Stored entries
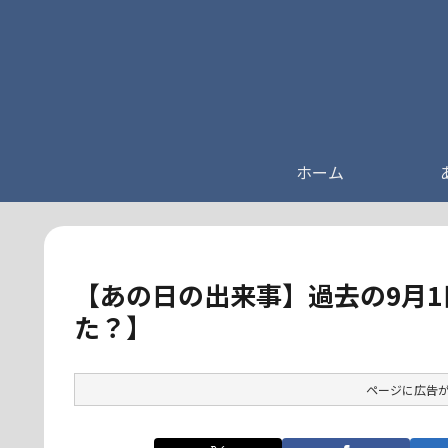
ホーム
【あの日の出来事】過去の9月1
た？】
ページに広告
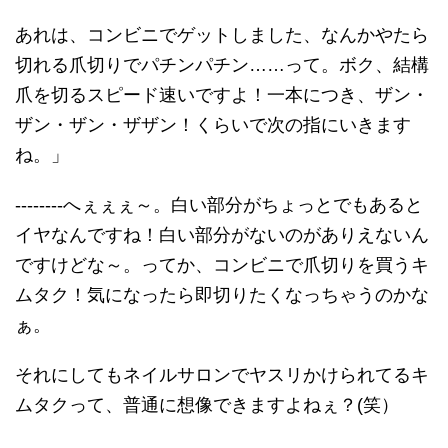
あれは、コンビニでゲットしました、なんかやたら
切れる爪切りでパチンパチン……って。ボク、結構
爪を切るスピード速いですよ！一本につき、ザン・
ザン・ザン・ザザン！くらいで次の指にいきます
ね。」
--------へぇぇぇ～。白い部分がちょっとでもあると
イヤなんですね！白い部分がないのがありえないん
ですけどな～。ってか、コンビニで爪切りを買うキ
ムタク！気になったら即切りたくなっちゃうのかな
ぁ。
それにしてもネイルサロンでヤスリかけられてるキ
ムタクって、普通に想像できますよねぇ？(笑）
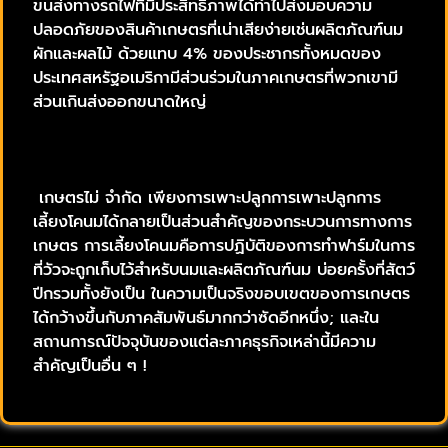
ขนส่งทางรถไฟที่มีประสิทธิภาพได้ทำไปส่งมอบความ
ปลอดภัยของสินค้าเกษตรที่เน่าเสียง่ายเช่นผลิตภัณฑ์นม
ผักและผลไม้ ด้วยแทบ 4% ของประชากรทั้งหมดของ
ประเทศสหรัฐอเมริกามีส่วนร่วมในภาคเกษตรที่พวกเขามี
ส่วนเกินส่งออกขนาดใหญ่
เกษตรไม่ จำกัด เพียงการเพาะปลูกการเพาะปลูกการ
เลี้ยงโคนมได้กลายเป็นส่วนสำคัญของกระบวนการทางการ
เกษตร การเลี้ยงโคนมคือการปฏิบัติของการทำฟาร์มในการ
ที่วัวจะถูกเก็บไว้สำหรับนมและผลิตภัณฑ์นม บ่อยครั้งที่สัตว์
ปีกรวมทั้งยังเป็น ในความเป็นจริงขอบเขตของการเกษตร
ได้กว้างขึ้นกับภาคสัมพันธ์มากกว่าซัดอีกหนึ่ง; และใน
สถานการณ์ปัจจุบันของแต่ละภาคธุรกิจเหล่านี้มีความ
สำคัญเป็นอื่น ๆ !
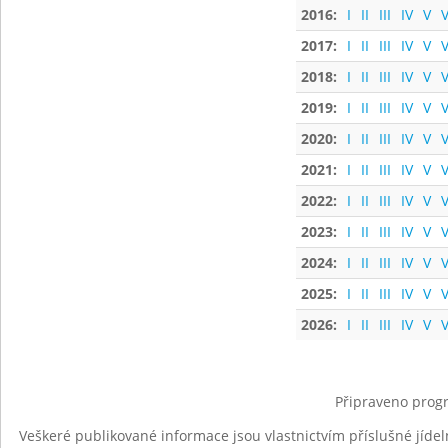
2016:
I
II
III
IV
V
V
2017:
I
II
III
IV
V
V
2018:
I
II
III
IV
V
V
2019:
I
II
III
IV
V
V
2020:
I
II
III
IV
V
V
2021:
I
II
III
IV
V
V
2022:
I
II
III
IV
V
V
2023:
I
II
III
IV
V
V
2024:
I
II
III
IV
V
V
2025:
I
II
III
IV
V
V
2026:
I
II
III
IV
V
V
Připraveno progr
Veškeré publikované informace jsou vlastnictvím příslušné jídel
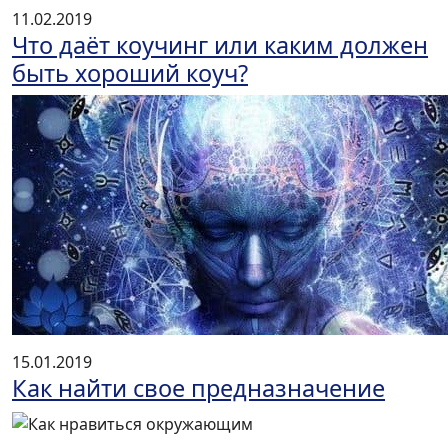
11.02.2019
Что даёт коучинг или каким должен
быть хороший коуч?
15.01.2019
Как найти свое предназначение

What you should do:
Write the lines above out again exactly, without any of their pictures.

Output below:
ホーム
【あの日の出来事】過去の9月1
た？】
ページに広告
あれは、コンビニでゲットしました、なんかやたら
切れる爪切りでパチンパチン……って。ボク、結構
爪を切るスピード速いですよ！一本につき、ザン・
ザン・ザン・ザザン！くらいで次の指にいきます
ね。」
--------へぇぇぇ～。白い部分がちょっとでもあると
イヤなんですね！白い部分がないのがありえないん
ですけどな～。ってか、コンビニで爪切りを買うキ
ムタク！気になったら即切りたくなっちゃうのかな
ぁ。
それにしてもネイルサロンでヤスリかけられてるキ
ムタクって、普通に想像できますよねぇ？(笑）
ขนส่งทางรถไฟที่มีประสิทธิภาพได้ทำไปส่งมอบความ
ปลอดภัยของสินค้าเกษตรที่เน่าเสียง่ายเช่นผลิตภัณฑ์นม
ผักและผลไม้ ด้วยแทบ 4% ของประชากรทั้งหมดของ
ประเทศสหรัฐอเมริกามีส่วนร่วมในภาคเกษตรที่พวกเขามี
ส่วนเกินส่งออกขนาดใหญ่
เกษตรไม่ จำกัด เพียงการเพาะปลูกการเพาะปลูกการ
เลี้ยงโคนมได้กลายเป็นส่วนสำคัญของกระบวนการทางการ
เกษตร การเลี้ยงโคนมคือการปฏิบัติของการทำฟาร์มในการ
ที่วัวจะถูกเก็บไว้สำหรับนมและผลิตภัณฑ์นม บ่อยครั้งที่สัตว์
ปีกรวมทั้งยังเป็น ในความเป็นจริงขอบเขตของการเกษตร
ได้กว้างขึ้นกับภาคสัมพันธ์มากกว่าซัดอีกหนึ่ง; และใน
สถานการณ์ปัจจุบันของแต่ละภาคธุรกิจเหล่านี้มีความ
สำคัญเป็นอื่น ๆ !
2016:
I
II
III
IV
V
V
2017:
I
II
III
IV
V
V
2018:
I
II
III
IV
V
V
2019:
I
II
III
IV
V
V
2020:
I
II
III
IV
V
V
2021:
I
II
III
IV
V
V
2022:
I
II
III
IV
V
V
2023:
I
II
III
IV
V
V
2024:
I
II
III
IV
V
V
2025:
I
II
III
IV
V
V
2026:
I
II
III
IV
V
V
Připraveno progr
Veškeré publikované informace jsou vlastnictvím příslušné jídel
11.02.2019
Что даёт коучинг или каким должен
быть хороший коуч?
15.01.2019
Как найти свое предназначение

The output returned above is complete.